Some would argue that by seeing every little thing that the priest is doing they are able to draw closer to what he’s doing, and to understand it better. There is something to that. But I would make two points in response. First, you see what the priest does at all the many Masses he celebrates facing you, so that once a month when he is not facing you, you still know what he’s doing. But more importantly, I would suggest that sometimes when we watch every little thing the priest is doing we can be distracted from seeing the COLOSSAL thing Christ is doing: by focusing on the minutia of the priest’s movements we can lose site of the enormity of Christ’s movements.
In this regard, as I mentioned last week when I discussed the use of Latin at Mass, some things at Mass can be understood as a “veil that sets these sacred actions and prayers apart from the mundane things of this world.” Latin can serve as this veil, and so can the fact that you cannot see all the minute actions of the priest as he turns toward the Lord. This veil (in effect, his body) “serves not to hide the Eucharist from us but to set it apart as sacred.” Rather than hide the actions of the priest it can draw our attention to the hidden actions of Christ, and enable us to see and hear something beyond what we would normally. “So that through faith, we can pierce the veils of appearances…and truly see…the Lord.”
So, my main reason of introducing “ad orientem” at 10:30 once a month is to help enhance the sense of prayerfulness and focus on God. And isn’t that what we want at Mass? It’s only once a month, but I think it that can help us at all the other Masses we attend.
Finally, I remind you that this practice is strongly encouraged by the man Pope Francis has put in charge of the liturgy of the whole Church, Cardinal Robert Sarah. Consider what Cardinal Sarah has had to say:
“To convert is to turn towards God. I am profoundly convinced that our bodies must participate in this conversion. The best way is certainly to celebrate — priests and faithful — turned together in the same direction: toward the Lord who comes.

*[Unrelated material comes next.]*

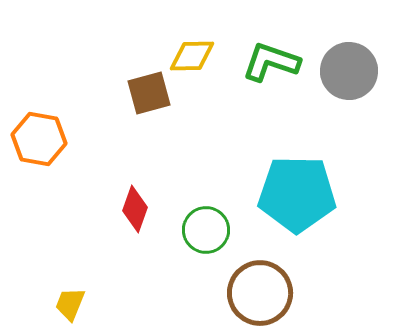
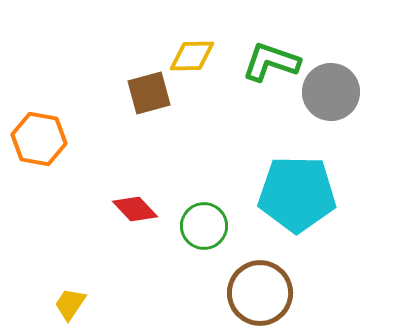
gray circle: moved 18 px left, 21 px down
red diamond: rotated 63 degrees counterclockwise
green circle: moved 2 px left, 4 px up
yellow trapezoid: rotated 12 degrees clockwise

It isn’t, as one hears sometimes, to celebrate with the back turned toward the faithful or facing them. That isn’t the problem. It’s to turn together toward the apse, which symbolizes the East, where the cross of the risen Lord is enthroned.
“By this manner of celebrating, we experience, even in our bodies, the primacy of God and of adoration…. The Liturgy of the Word justifies the face-to-face…dialogue and the teaching between the priest and his people. But from the moment that we begin to address God — starting with the Offertory — it is essential that the priest and the faithful turn together toward the East….
“…A Church closed in on herself in a circle will have lost her reason for being. For to be herself, the Church must live facing God… One must not allow God reason to complain constantly against us: “They turn their backs toward me, instead of turning their faces!” (Jeremiah 2:27).”